Kurze Antwort: In gepoolten Analysen randomisierter kontrollierter Studien steigert orales hydrolysiertes Kollagen Hautfeuchtigkeit und Elastizität gegenüber Placebo statistisch signifikant; die Wirkung ist jedoch bescheiden, die meisten Studien laufen 8–12 Wochen und viele sind herstellerfinanziert. Eine 2025 veröffentlichte unabhängige Meta-Analyse fand keinen signifikanten Effekt, sobald industriefinanzierte und qualitativ schwächere Studien ausgeklammert wurden. Für Falten ist die Evidenz schwächer als für Feuchtigkeit und Elastizität.
Dieser Beitrag fasst die Evidenz zusammen, die Sie für eine Entscheidung über Kollagenpräparate brauchen — samt ihrer Grenzen.
Was ist ein Kollagenpräparat, und was heißt „hydrolysiert“?
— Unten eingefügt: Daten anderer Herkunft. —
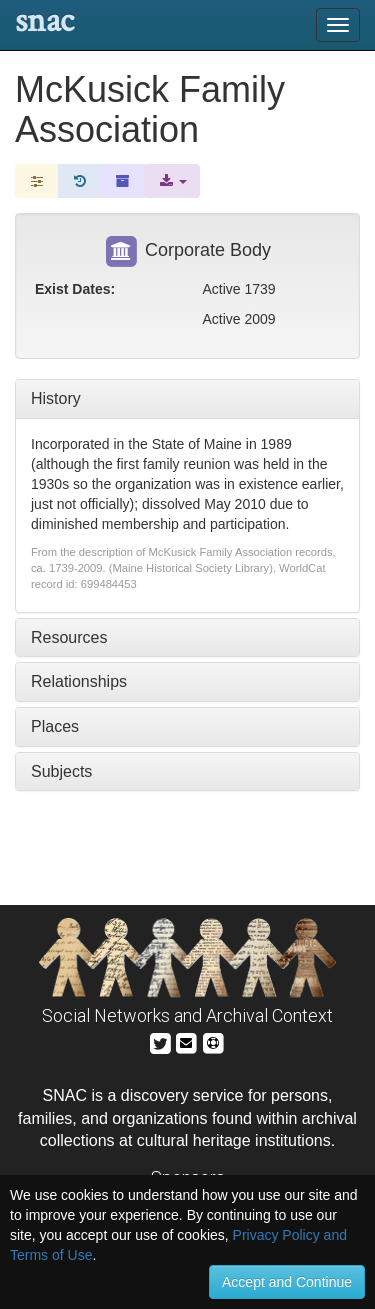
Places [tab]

Kollagen ist das Strukturprotein, das den größten Teil des Trockengewichts der Dermis — der mittleren Hautschicht — ausmacht; es ist das Gerüst, das der Haut Festigkeit und Widerstandskraft verleiht. Nahezu alle als Nahrungsergänzung verkauften Produkte enthalten hydrolysiertes Kollagen, also Kollagenpeptide: Kollagen aus Fisch, Rind, Schwein oder Huhn, das durch Enzyme in kleine Bruchstücke zerlegt wurde. Hydrolysiert wird es, weil das ganze Kollagenmolekül im Verdauungstrakt nicht aufgenommen werden kann.
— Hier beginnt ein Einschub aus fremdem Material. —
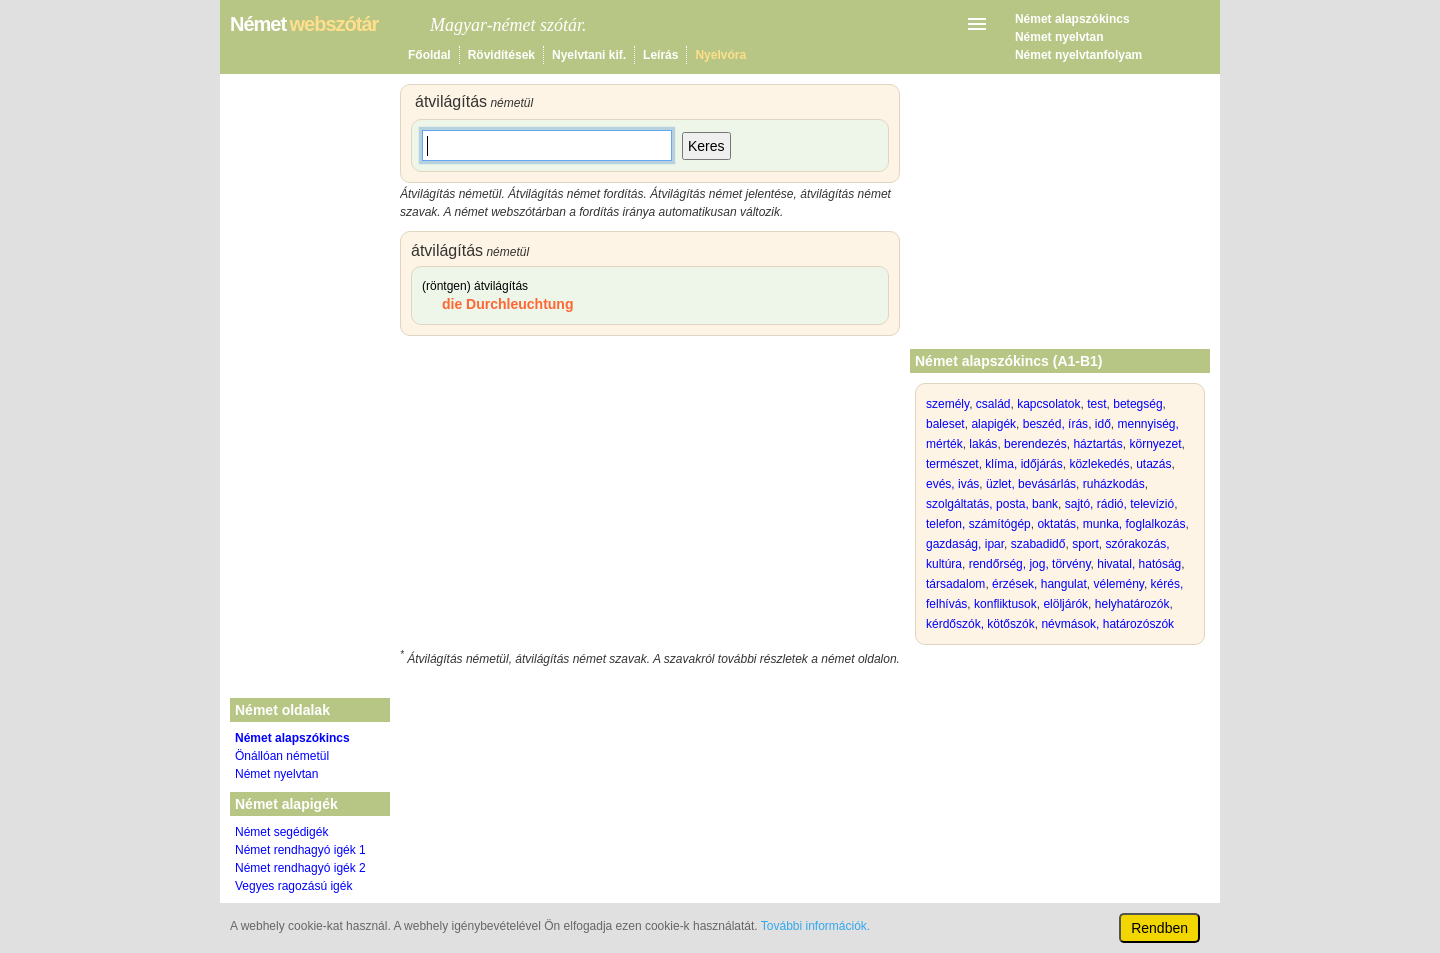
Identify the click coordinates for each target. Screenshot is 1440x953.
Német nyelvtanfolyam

Wie gelangt geschlucktes Kollagen zur Haut?
Ein häufiger Irrtum ist die Vorstellung, geschlucktes Kollagen lagere sich direkt in der Haut ab. Der tatsächliche Mechanismus ist ein anderer. Hydrolysiertes Kollagen wird im Darm in freie Aminosäuren und kleine Peptide zerlegt. 2005 zeigten Iwai und Kollegen, dass kollagenspezifische Dipeptide wie Prolyl-Hydroxyprolin (Pro-Hyp) im Blut von Probanden zirkulieren, die Gelatinehydrolysat getrunken hatten. 2009 berichteten Shigemura und Kollegen, dass ebendieses Pro-Hyp-Peptid die Vermehrung von Fibroblasten aus Mäusehaut anregte.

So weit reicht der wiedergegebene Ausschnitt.